You, Lord, hear the desire of the afflicted; you encourage them, and you listen to their cry.—PSALM 10:17 [NIV]
Panic gripped my heart as I dug through my purse, frantic over missing keys. “I’m behaving just like Mom,” I told my husband, Kevin, anxiously.
“No you aren’t, honey. Everyone loses things.” He reminded me of how much I had on my mind lately. Helping Mom. Serving as taxi driver for our three teenage grandkids while our daughter worked. Writing. Speaking. Oh, and my day job.
Yet nothing Kevin said convinced me I wasn’t exhibiting the same dementia symptoms I’d noticed in Mom eight years ago. Symptoms that had only worsened.

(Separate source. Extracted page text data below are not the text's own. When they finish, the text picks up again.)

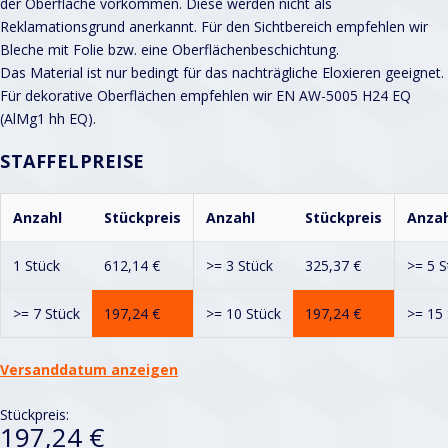
der Oberfläche vorkommen. Diese werden nicht als
Reklamationsgrund anerkannt. Für den Sichtbereich empfehlen wir
Bleche mit Folie bzw. eine Oberflächenbeschichtung.
Das Material ist nur bedingt für das nachträgliche Eloxieren geeignet.
Für dekorative Oberflächen empfehlen wir EN AW-5005 H24 EQ
(AlMg1 hh EQ).
STAFFELPREISE
Anzahl
Stückpreis
Anzahl
Stückpreis
Anzah
1 Stück
612,14
€
>= 3 Stück
325,37
€
>= 5 S
>= 7 Stück
197,24
€
>= 10 Stück
197,24
€
>= 15 
Versanddatum anzeigen
Stückpreis:
197,24 €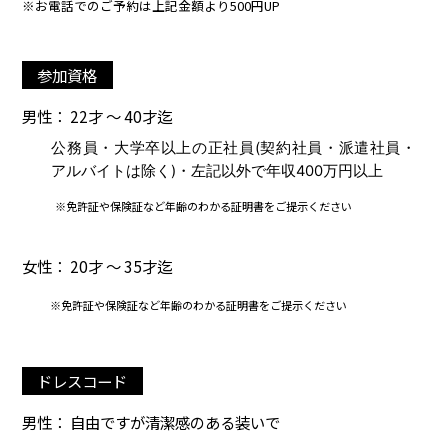
※お電話でのご予約は上記金額より500円UP
参加資格
男性： 22才 ～ 40才迄
公務員・大学卒以上の正社員(契約社員・派遣社員・
アルバイトは除く)・左記以外で年収400万円以上
※免許証や保険証など年齢のわかる証明書をご提示ください
女性： 20才 ～ 35才迄
※免許証や保険証など年齢のわかる証明書をご提示ください
ドレスコード
男性： 自由ですが清潔感のある装いで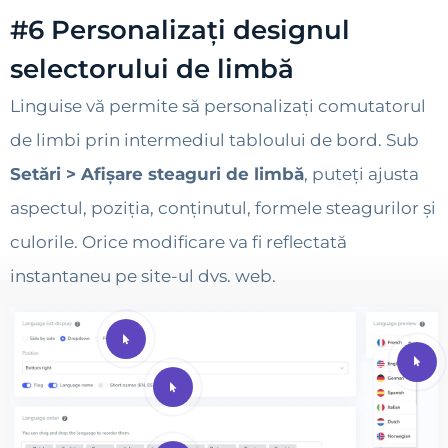
#6 Personalizați designul
selectorului de limbă
Linguise vă permite să personalizați comutatorul
de limbi prin intermediul tabloului de bord. Sub
Setări > Afișare steaguri de limbă
, puteți ajusta
aspectul, poziția, conținutul, formele steagurilor și
culorile. Orice modificare va fi reflectată
instantaneu pe site-ul dvs. web.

A few weeks later, our caregivers’ group leader scheduled a speaker from the Alzheimer’s Association. Before the meeting, I planned to ask the speaker if my forgetful moments, lost items and confusion were signs of early-onset dementia. But I never got the chance.
Near the end of her talk, she stated matter-of-factly, “It’s typical for those who care for Alzheimer’s patients to mirror their behaviors. You spend so much time with your loved one, you start acting like them.” She reassured us that it doesn’t mean we’re getting dementia. Only that we are trying to relate to our loved one during this scary time in their lives.
I smiled all the way home. Kev was kind enough not to say, “Told you so.”